According to Green Street, total returns for mall REITs are down 46.5% from the market's Feb. 21 high, while strip center REITs are down 34.4%. Knott said he thinks the performance of retail REITs is "roughly appropriate."
The Winners: Data Center, Industrial and Infrastructure REITs
The shift to online platforms has benefited some commercial real estate sectors, such as data centers, warehouses and telecommunications infrastructure, and the companies that own those properties have experienced strong stock performance.
Demand for data center space has increased dramatically this year as large technology companies have scaled up their cloud presence, and this has translated to strong performance for data center REITs.
Stock prices in the data center REIT segment had increased by 24.7% year-to-date as of Friday, according to Nareit. The largest data center owner, Equinix, has seen its stock rise 28.7% this year.
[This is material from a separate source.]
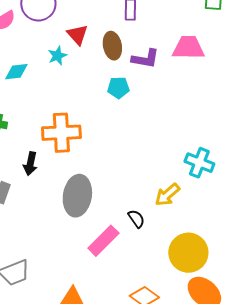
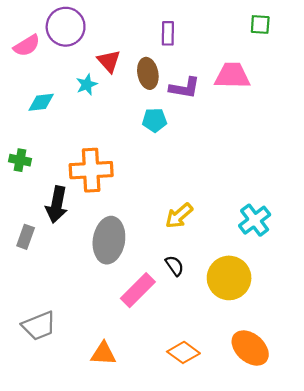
cyan cross: (199, 163) -> (255, 220), moved, turned 32
black arrow: (30, 164) -> (57, 205), size x1.4
yellow arrow: (167, 195) -> (179, 216), moved
yellow circle: (188, 253) -> (229, 278), moved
The industrial real estate sector has also experienced growing demand this year as e-commerce companies have scaled up their distribution networks in response to an increase in online delivery orders during the pandemic.
Industrial REITs have experienced an 8.4% year-to-date increase as of Friday, according to Nareit. One of the largest industrial owners, Prologis, has experienced a 9.4% increase in its stock price this year.
REITs that own telecommunications infrastructure, such as cell towers, have increased 12.8% year-to-date as of Friday, according to Nareit.
"All three of those areas are supporting the digital economy," Schnure said of industrial, data centers and infrastructure REITs. "They have very strong demand."